The committee meets face-to-face twice a year, primarily to work out study protocols, draft protocol revisions and statistical analysis plans, review key trial data, and to write and edit draft publications. Interim work also involves assisting in the preparation of supporting documents such as the trial newsletter, and preparing all trial-related publications and presentations, including the coordination of sub-analyses initiated by the trial investigators themselves.

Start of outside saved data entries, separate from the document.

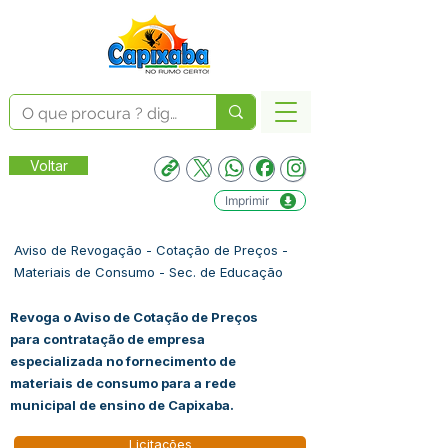
Voltar
Imprimir
Aviso de Revogação - Cotação de Preços -
Materiais de Consumo - Sec. de Educação
Revoga o Aviso de Cotação de Preços
para contratação de empresa
especializada no fornecimento de
materiais de consumo para a rede
municipal de ensino de Capixaba.
Licitações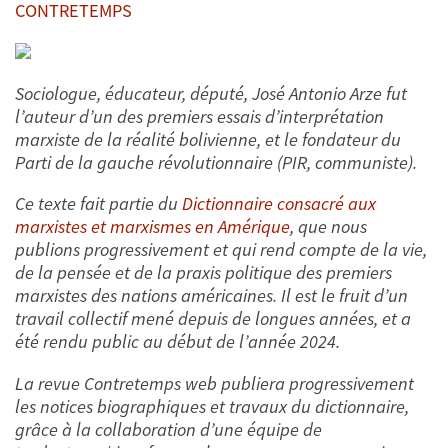
CONTRETEMPS
Sociologue, éducateur, député, José Antonio Arze fut
l’auteur d’un des premiers essais d’interprétation
marxiste de la réalité bolivienne, et le fondateur du
Parti de la gauche révolutionnaire (PIR, communiste).
Ce texte fait partie du
Dictionnaire consacré aux
marxistes et marxismes en Amérique
, que nous
publions progressivement et qui
rend compte de la vie,
de la pensée et de la praxis politique des premiers
marxistes des nations américaines
.
Il est le fruit d’un
travail collectif mené depuis de longues années, et a
été rendu public au début de l’année 2024.
La revue Contretemps web publiera progressivement
les notices biographiques et travaux du dictionnaire,
grâce à la collaboration d’une équipe de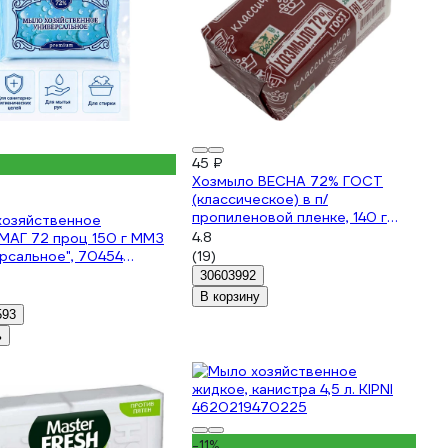
45 ₽
Хозмыло ВЕСНА 72% ГОСТ
(классическое) в п/
пропиленовой пленке, 140 г
хозяйственное
6048
4.8
АГ 72 проц 150 г ММЗ
рсальное", 70454
(19)
0
30603992
В корзину
593
ь
-11%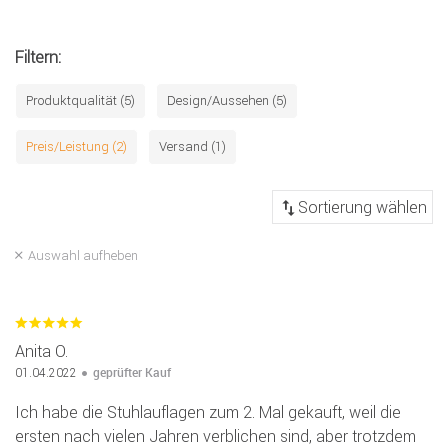
Filtern:
Produktqualität (5)
Design/Aussehen (5)
Preis/Leistung (2)
Versand (1)
Auswahl aufheben
Anita O.
geprüfter Kauf
01.04.2022
Ich habe die Stuhlauflagen zum 2. Mal gekauft, weil die
ersten nach vielen Jahren verblichen sind, aber trotzdem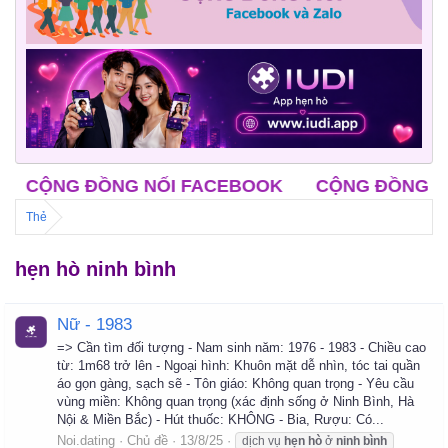
CỘNG ĐỒNG NỐI FACEBOOK
CỘNG ĐỒNG NỐI 
Thẻ
hẹn hò ninh bình
Nữ - 1983
=> Cần tìm đối tượng - Nam sinh năm: 1976 - 1983 - Chiều cao
từ: 1m68 trở lên - Ngoại hình: Khuôn mặt dễ nhìn, tóc tai quần
áo gọn gàng, sạch sẽ - Tôn giáo: Không quan trọng - Yêu cầu
vùng miền: Không quan trọng (xác định sống ở Ninh Bình, Hà
Nội & Miền Bắc) - Hút thuốc: KHÔNG - Bia, Rượu: Có...
Noi.dating
Chủ đề
13/8/25
dịch vụ
hẹn
hò
ở
ninh
bình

These activities and responsibilities were specifically delineated in a contract that we collectively presented to Novo Nordisk, which includes stipulations that we have full access to all of the trial data, and have the sole and final responsibility for publication of all trial results. Although we are certain that we would be willing to perform these duties for free, it is obvious that the activities of the steering committee have inherent value to Novo Nordisk, which is a privately and publicly held company with a primary motive of executing on what they call their ‘triple bottom line’ – remaining economically viable, environmentally sound, and socially responsible (Novo Nordisk is the second largest company in Denmark). In return for our activities related to the trial, the members of the steering committee are paid for approximately 6 h a month at a standard industry rate. As chair of the steering committee, Dr Mayer is reimbursed for approximately 12 h of work each month. In addition, Dr Mayer receives partial salary support (60% effort) in the form of a coordinator's agreement for a coordinator who provides logistical support to the steering committee. None of the members of the steering committee (or their families) are employees or own publicly traded stock in Novo Nordisk.

Lessons learned

Although the FAST trial was negative, we view the program as a successful model of academic—industry collaboration. We set out to answer a question; can rFVIIa reduce hematoma growth and improve outcome? In 2007 we accomplished this goal. We were able to negotiate these challenges successfully because of the collective efforts of a strong and empowered steering committee and DSMB, working in partnership with a corporate organization that shares a common goal. We agree that the alliance between academia and industry, despite its inevitable tensions, is a valuable one that should be nurtured and perfected (5).